Overview

[HOME]

The Agentive Knowledge-based and Information Retrieval Architecture (AKIRA) project wishes to combine together various techniques from database technology and information processing to provide the user with a powerful tool to query the Web.
 


[AKIRA's story]   [AKIRA's benefits]   [AKIRA's features]   [Architecture]   [Future work]

AKIRA's story

Three Characters

Our user wants to query the Web in a flexible and transparent way. He thus expects the system to provide information retrieval, information extraction and data manipulation. The Web, the most heterogeneous network one may think of, consists of highly structured sources (databases), providing a query language (wrapper), as well as poorly structured sources (HTML pages). The system AKIRA is user-oriented, agent-based and Web-aware.

The plot

Our user wants information about upcoming conferences such as query Q1:``Conferences with a submission deadline after July 31, 1998?'' or query Q2: ``Conferences located in the USA?''

A sad story...

With usual tools, our user will browse ``by hand'' all pages (or send the query ``Call for papers'' to a search engine such as Altavista in order to have a list of thousands of potentially relevant webpages about conferences), read them and extract, still ``by hand'', the relevant information in the content.

... with a happy ending

In AKIRA, the target structure consisting of the classes and attributes invoked in the query is extracted and sent to the View Factory. The target structure is first analyzed to determine a suitable schema to represent information in the smart-cache. The system is user-oriented in the sense that the cache is structured with respect to the given target structure, and optionally completed by several classes in order to call the right Information Extraction (IE) tools to populate the database. The View Factory sends three queries: (1) a view definition creates the new classes and attributes, (2) an Information Retrieval (IR) query is sent to the IR component in order to retrieve data from the Web, and (3) a query is sent to the database in order to populate it.

[TOP]

AKIRA's benefits

A unified framework for IR, IE and data-manipulation

AKIRA is an attempt to offer a unified interface for information retrieval (IR), information extraction (IE) and data manipulation.
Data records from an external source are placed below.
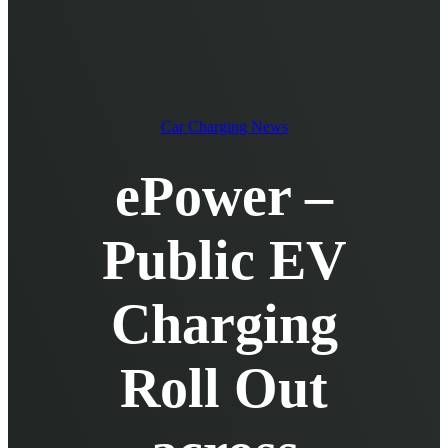
EV Chargers
EV Charging Cables and Accessories
Log in
Car Charging News
ePower –
Public EV
Charging
Roll Out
 Most Web services today only provide information retrieval. The user has to express a boolean expression of keywords which have to be explicitly mentioned in the document he interested in. The output of a query to a search engine is a list of URLs, corresponding to documents satifying the criteria. The user has to load and read returned documents to extract information. Further data manipulation also has to be done by hand.

In AKIRA, the user expresses a query (today a OQL-like query, tomorrow a NL query). The evaluation of the query consists in retrieving relevant documents from the Web and extracting and storing information in an object-oriented database (smart-cache) which substitutes for the usual unstructured cache. The tasks of information processing (IR and IE) and data manipulation are thus automatically performed in a transparent way for the user.

A user-oriented approach

The organisation of extracted data should not be seen as a constraint the system imposes on the user. AKIRA's smart-cache must be structured according to the user's understanding. The AKIRA system does not provide a rigid global schema, but small schema components representing its extraction capabilities and that can be combined together to match the structure expressed by the user.
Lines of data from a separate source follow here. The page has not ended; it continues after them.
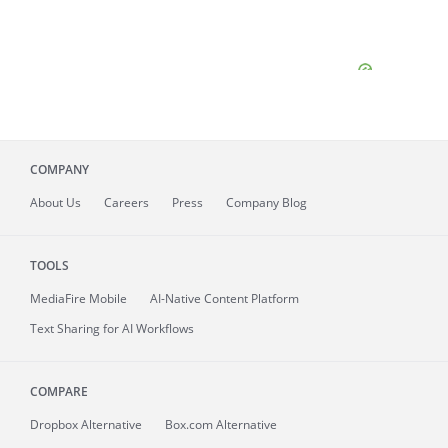
COMPANY
About
Us
Careers
Press
Company Blog
TOOLS
MediaFire
Mobile
AI-Native Content Platform
Text Sharing for AI Workflows
COMPARE
Dropbox Alternative
Box.com Alternative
 When the user sends a query, the system first computes the target structure (i.e. the schema that is expressed by the user in his query) and uses it as a schema for the cache. Of course, there is no magic, and the system is able to answer a query when the structure expressed by the user matches its extraction capabilities. However, the system allows flexibility with a fuzzy-matching module in charge of mapping the user's vocabulary to its own.
 
 

Possible future extensions

A Natural Language (NL) interface allowing the user to express himself with an approximate knowledge of the available schema components, and thus express fuzzy queries that will be translated into OQL query with general path expressions.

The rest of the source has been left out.